My best guess it that this happened at the request of Governor Snyder, Rep. Zorn and Sen. Richardville. They do NOT want any smooth stretches of road anywhere in Monroe County. If we were to encounter any smooth stretches it might remind us of all their 'campaign platforms' where all 3 ran on 'securing funding' for road repairs in all of Michigan for the Gov. and Monroe county especially for the other 2... however, all we've got for 'results' so far is what little smoothing of the roads that has happened while these 3 'kicked the can' down the road another year and then another year and now it looks like it's at least one more year
I see Rep. Zorn is running for Sen. Richardville's open seat... it must make it easier to run for an office when you just have to brush off the same campaign rhetoric you uttered for your last run and 'spout it all over again'... since I'm quite sure it will still be very much a 'promise' the citizens of Monroe County will want to hear.

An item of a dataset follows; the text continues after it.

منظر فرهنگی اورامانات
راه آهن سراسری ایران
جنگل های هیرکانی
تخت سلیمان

Especially with the new bridge from Canada dumping even more trucks onto our stretch of ultra smooth Interstate 75 so they can drive down to Ohio to buy their fuel and support all the smooth roads that are already in Ohio
The major difference between Ohio and Michigan is in Ohio, there are no depositories for good ole political boys, aka: Road Commissions. The State handles the road work on everything but municipalities streets.

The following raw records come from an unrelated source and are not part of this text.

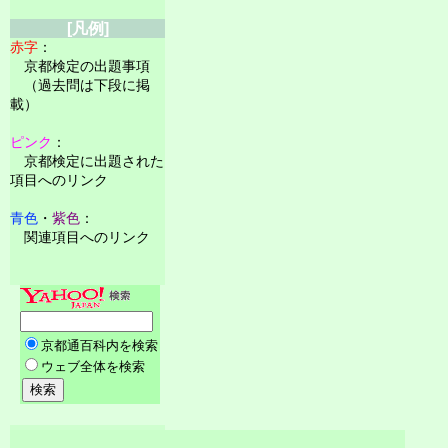
[凡例]
赤字
：
京都検定の出題事項
（過去問は下段に掲
載）
ピンク
：
京都検定に出題された
項目へのリンク
青色
・
紫色
：
関連項目へのリンク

75 between Detroit and Toledo smooth? You have to be asleep driving southbound or northbound. It is better (smoother) between the 275 interchange and Outer Drive both ways but only marginally. South of 275 is the pits. Keep in mind that the last time it was repaved was John Carlo and that was at least 20 years ago and 75 carries more vehicular traffic north and southbound than any other road in the country.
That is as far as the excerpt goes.